[Dataset entries — start]
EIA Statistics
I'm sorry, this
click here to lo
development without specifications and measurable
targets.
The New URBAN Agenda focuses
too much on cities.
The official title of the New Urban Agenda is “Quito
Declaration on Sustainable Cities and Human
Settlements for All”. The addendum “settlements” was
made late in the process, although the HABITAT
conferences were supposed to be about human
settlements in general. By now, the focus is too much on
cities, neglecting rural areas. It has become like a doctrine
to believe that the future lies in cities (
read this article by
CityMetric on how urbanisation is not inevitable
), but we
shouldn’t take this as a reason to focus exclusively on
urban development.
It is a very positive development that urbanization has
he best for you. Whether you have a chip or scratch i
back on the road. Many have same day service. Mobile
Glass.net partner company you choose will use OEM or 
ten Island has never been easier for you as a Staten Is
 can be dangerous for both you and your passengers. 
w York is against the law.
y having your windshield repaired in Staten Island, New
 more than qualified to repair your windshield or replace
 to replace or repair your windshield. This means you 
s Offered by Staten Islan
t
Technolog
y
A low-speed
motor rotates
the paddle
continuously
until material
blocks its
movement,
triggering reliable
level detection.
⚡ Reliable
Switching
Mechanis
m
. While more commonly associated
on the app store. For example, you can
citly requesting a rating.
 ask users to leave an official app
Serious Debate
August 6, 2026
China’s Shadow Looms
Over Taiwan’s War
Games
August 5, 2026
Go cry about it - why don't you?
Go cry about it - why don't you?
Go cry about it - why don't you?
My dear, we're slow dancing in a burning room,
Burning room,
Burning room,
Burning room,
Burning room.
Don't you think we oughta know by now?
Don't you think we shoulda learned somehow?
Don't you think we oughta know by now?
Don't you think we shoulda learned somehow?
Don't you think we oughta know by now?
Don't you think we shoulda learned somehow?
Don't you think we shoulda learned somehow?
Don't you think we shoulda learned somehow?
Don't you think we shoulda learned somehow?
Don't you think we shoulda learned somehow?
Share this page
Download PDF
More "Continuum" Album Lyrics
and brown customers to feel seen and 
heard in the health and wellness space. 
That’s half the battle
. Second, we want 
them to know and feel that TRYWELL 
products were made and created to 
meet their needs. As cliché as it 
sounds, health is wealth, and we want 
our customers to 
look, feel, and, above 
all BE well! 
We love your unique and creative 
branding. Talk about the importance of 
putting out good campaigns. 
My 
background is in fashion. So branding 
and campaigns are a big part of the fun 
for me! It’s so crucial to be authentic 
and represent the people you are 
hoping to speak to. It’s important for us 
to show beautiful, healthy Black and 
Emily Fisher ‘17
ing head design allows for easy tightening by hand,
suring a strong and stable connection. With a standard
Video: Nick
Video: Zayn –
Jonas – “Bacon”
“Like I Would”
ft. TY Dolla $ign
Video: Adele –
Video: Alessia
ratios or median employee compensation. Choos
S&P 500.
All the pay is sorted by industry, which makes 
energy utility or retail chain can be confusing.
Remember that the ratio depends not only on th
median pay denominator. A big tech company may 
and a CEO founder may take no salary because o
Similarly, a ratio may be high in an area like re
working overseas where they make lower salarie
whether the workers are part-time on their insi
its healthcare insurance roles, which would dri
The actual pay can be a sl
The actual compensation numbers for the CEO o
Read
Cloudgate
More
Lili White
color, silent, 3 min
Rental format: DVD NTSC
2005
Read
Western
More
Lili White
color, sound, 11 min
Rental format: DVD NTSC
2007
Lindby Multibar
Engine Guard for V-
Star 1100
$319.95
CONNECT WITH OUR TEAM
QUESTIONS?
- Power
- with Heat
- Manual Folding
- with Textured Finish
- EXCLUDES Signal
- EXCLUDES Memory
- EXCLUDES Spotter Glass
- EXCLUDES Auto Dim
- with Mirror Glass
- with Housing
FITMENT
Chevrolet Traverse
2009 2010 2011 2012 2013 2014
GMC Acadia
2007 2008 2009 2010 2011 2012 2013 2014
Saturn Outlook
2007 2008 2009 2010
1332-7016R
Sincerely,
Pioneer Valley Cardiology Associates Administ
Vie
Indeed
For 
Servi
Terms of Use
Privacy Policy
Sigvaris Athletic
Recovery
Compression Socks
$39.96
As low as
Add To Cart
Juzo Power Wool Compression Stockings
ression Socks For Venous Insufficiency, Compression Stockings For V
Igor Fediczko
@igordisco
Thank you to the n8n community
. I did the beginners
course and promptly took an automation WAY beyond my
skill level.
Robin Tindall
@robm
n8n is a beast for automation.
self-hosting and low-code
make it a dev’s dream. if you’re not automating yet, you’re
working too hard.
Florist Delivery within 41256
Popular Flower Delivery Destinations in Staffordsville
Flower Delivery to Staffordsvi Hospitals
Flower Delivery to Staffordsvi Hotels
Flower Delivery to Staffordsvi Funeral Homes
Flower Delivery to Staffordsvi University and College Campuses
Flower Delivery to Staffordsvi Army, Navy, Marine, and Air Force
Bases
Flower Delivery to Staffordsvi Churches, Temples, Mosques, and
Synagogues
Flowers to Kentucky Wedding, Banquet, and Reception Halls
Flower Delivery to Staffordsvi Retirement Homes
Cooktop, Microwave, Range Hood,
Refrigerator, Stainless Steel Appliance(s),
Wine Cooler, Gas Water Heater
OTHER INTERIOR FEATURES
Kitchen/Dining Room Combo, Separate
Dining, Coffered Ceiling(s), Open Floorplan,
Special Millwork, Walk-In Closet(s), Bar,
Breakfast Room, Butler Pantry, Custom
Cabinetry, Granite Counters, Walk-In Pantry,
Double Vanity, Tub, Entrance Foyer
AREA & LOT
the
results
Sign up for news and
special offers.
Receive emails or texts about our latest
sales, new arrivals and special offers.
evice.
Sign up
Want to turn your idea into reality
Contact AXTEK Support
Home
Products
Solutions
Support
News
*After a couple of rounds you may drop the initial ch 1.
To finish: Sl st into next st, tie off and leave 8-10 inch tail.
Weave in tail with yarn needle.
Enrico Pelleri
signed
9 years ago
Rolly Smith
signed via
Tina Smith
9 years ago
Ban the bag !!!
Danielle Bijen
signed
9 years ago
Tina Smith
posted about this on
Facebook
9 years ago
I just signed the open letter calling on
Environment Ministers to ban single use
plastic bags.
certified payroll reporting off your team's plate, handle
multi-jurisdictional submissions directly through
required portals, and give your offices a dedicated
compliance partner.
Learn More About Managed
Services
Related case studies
[Dataset entries — finish]
Pull out each record as written and restate it exactly.

EIA Statistics
I'm sorry, this
click here to lo
development without specifications and measurable
targets.
The New URBAN Agenda focuses
too much on cities.
The official title of the New Urban Agenda is “Quito
Declaration on Sustainable Cities and Human
Settlements for All”. The addendum “settlements” was
made late in the process, although the HABITAT
conferences were supposed to be about human
settlements in general. By now, the focus is too much on
cities, neglecting rural areas. It has become like a doctrine
to believe that the future lies in cities (
read this article by
CityMetric on how urbanisation is not inevitable
), but we
shouldn’t take this as a reason to focus exclusively on
urban development.
It is a very positive development that urbanization has
he best for you. Whether you have a chip or scratch i
back on the road. Many have same day service. Mobile
Glass.net partner company you choose will use OEM or 
ten Island has never been easier for you as a Staten Is
 can be dangerous for both you and your passengers. 
w York is against the law.
y having your windshield repaired in Staten Island, New
 more than qualified to repair your windshield or replace
 to replace or repair your windshield. This means you 
s Offered by Staten Islan
t
Technolog
y
A low-speed
motor rotates
the paddle
continuously
until material
blocks its
movement,
triggering reliable
level detection.
⚡ Reliable
Switching
Mechanis
m
. While more commonly associated
on the app store. For example, you can
citly requesting a rating.
 ask users to leave an official app
Serious Debate
August 6, 2026
China’s Shadow Looms
Over Taiwan’s War
Games
August 5, 2026
Go cry about it - why don't you?
Go cry about it - why don't you?
Go cry about it - why don't you?
My dear, we're slow dancing in a burning room,
Burning room,
Burning room,
Burning room,
Burning room.
Don't you think we oughta know by now?
Don't you think we shoulda learned somehow?
Don't you think we oughta know by now?
Don't you think we shoulda learned somehow?
Don't you think we oughta know by now?
Don't you think we shoulda learned somehow?
Don't you think we shoulda learned somehow?
Don't you think we shoulda learned somehow?
Don't you think we shoulda learned somehow?
Don't you think we shoulda learned somehow?
Share this page
Download PDF
More "Continuum" Album Lyrics
and brown customers to feel seen and 
heard in the health and wellness space. 
That’s half the battle
. Second, we want 
them to know and feel that TRYWELL 
products were made and created to 
meet their needs. As cliché as it 
sounds, health is wealth, and we want 
our customers to 
look, feel, and, above 
all BE well! 
We love your unique and creative 
branding. Talk about the importance of 
putting out good campaigns. 
My 
background is in fashion. So branding 
and campaigns are a big part of the fun 
for me! It’s so crucial to be authentic 
and represent the people you are 
hoping to speak to. It’s important for us 
to show beautiful, healthy Black and 
Emily Fisher ‘17
ing head design allows for easy tightening by hand,
suring a strong and stable connection. With a standard
Video: Nick
Video: Zayn –
Jonas – “Bacon”
“Like I Would”
ft. TY Dolla $ign
Video: Adele –
Video: Alessia
ratios or median employee compensation. Choos
S&P 500.
All the pay is sorted by industry, which makes 
energy utility or retail chain can be confusing.
Remember that the ratio depends not only on th
median pay denominator. A big tech company may 
and a CEO founder may take no salary because o
Similarly, a ratio may be high in an area like re
working overseas where they make lower salarie
whether the workers are part-time on their insi
its healthcare insurance roles, which would dri
The actual pay can be a sl
The actual compensation numbers for the CEO o
Read
Cloudgate
More
Lili White
color, silent, 3 min
Rental format: DVD NTSC
2005
Read
Western
More
Lili White
color, sound, 11 min
Rental format: DVD NTSC
2007
Lindby Multibar
Engine Guard for V-
Star 1100
$319.95
CONNECT WITH OUR TEAM
QUESTIONS?
- Power
- with Heat
- Manual Folding
- with Textured Finish
- EXCLUDES Signal
- EXCLUDES Memory
- EXCLUDES Spotter Glass
- EXCLUDES Auto Dim
- with Mirror Glass
- with Housing
FITMENT
Chevrolet Traverse
2009 2010 2011 2012 2013 2014
GMC Acadia
2007 2008 2009 2010 2011 2012 2013 2014
Saturn Outlook
2007 2008 2009 2010
1332-7016R
Sincerely,
Pioneer Valley Cardiology Associates Administ
Vie
Indeed
For 
Servi
Terms of Use
Privacy Policy
Sigvaris Athletic
Recovery
Compression Socks
$39.96
As low as
Add To Cart
Juzo Power Wool Compression Stockings
ression Socks For Venous Insufficiency, Compression Stockings For V
Igor Fediczko
@igordisco
Thank you to the n8n community
. I did the beginners
course and promptly took an automation WAY beyond my
skill level.
Robin Tindall
@robm
n8n is a beast for automation.
self-hosting and low-code
make it a dev’s dream. if you’re not automating yet, you’re
working too hard.
Florist Delivery within 41256
Popular Flower Delivery Destinations in Staffordsville
Flower Delivery to Staffordsvi Hospitals
Flower Delivery to Staffordsvi Hotels
Flower Delivery to Staffordsvi Funeral Homes
Flower Delivery to Staffordsvi University and College Campuses
Flower Delivery to Staffordsvi Army, Navy, Marine, and Air Force
Bases
Flower Delivery to Staffordsvi Churches, Temples, Mosques, and
Synagogues
Flowers to Kentucky Wedding, Banquet, and Reception Halls
Flower Delivery to Staffordsvi Retirement Homes
Cooktop, Microwave, Range Hood,
Refrigerator, Stainless Steel Appliance(s),
Wine Cooler, Gas Water Heater
OTHER INTERIOR FEATURES
Kitchen/Dining Room Combo, Separate
Dining, Coffered Ceiling(s), Open Floorplan,
Special Millwork, Walk-In Closet(s), Bar,
Breakfast Room, Butler Pantry, Custom
Cabinetry, Granite Counters, Walk-In Pantry,
Double Vanity, Tub, Entrance Foyer
AREA & LOT
the
results
Sign up for news and
special offers.
Receive emails or texts about our latest
sales, new arrivals and special offers.
evice.
Sign up
Want to turn your idea into reality
Contact AXTEK Support
Home
Products
Solutions
Support
News
*After a couple of rounds you may drop the initial ch 1.
To finish: Sl st into next st, tie off and leave 8-10 inch tail.
Weave in tail with yarn needle.
Enrico Pelleri
signed
9 years ago
Rolly Smith
signed via
Tina Smith
9 years ago
Ban the bag !!!
Danielle Bijen
signed
9 years ago
Tina Smith
posted about this on
Facebook
9 years ago
I just signed the open letter calling on
Environment Ministers to ban single use
plastic bags.
certified payroll reporting off your team's plate, handle
multi-jurisdictional submissions directly through
required portals, and give your offices a dedicated
compliance partner.
Learn More About Managed
Services
Related case studies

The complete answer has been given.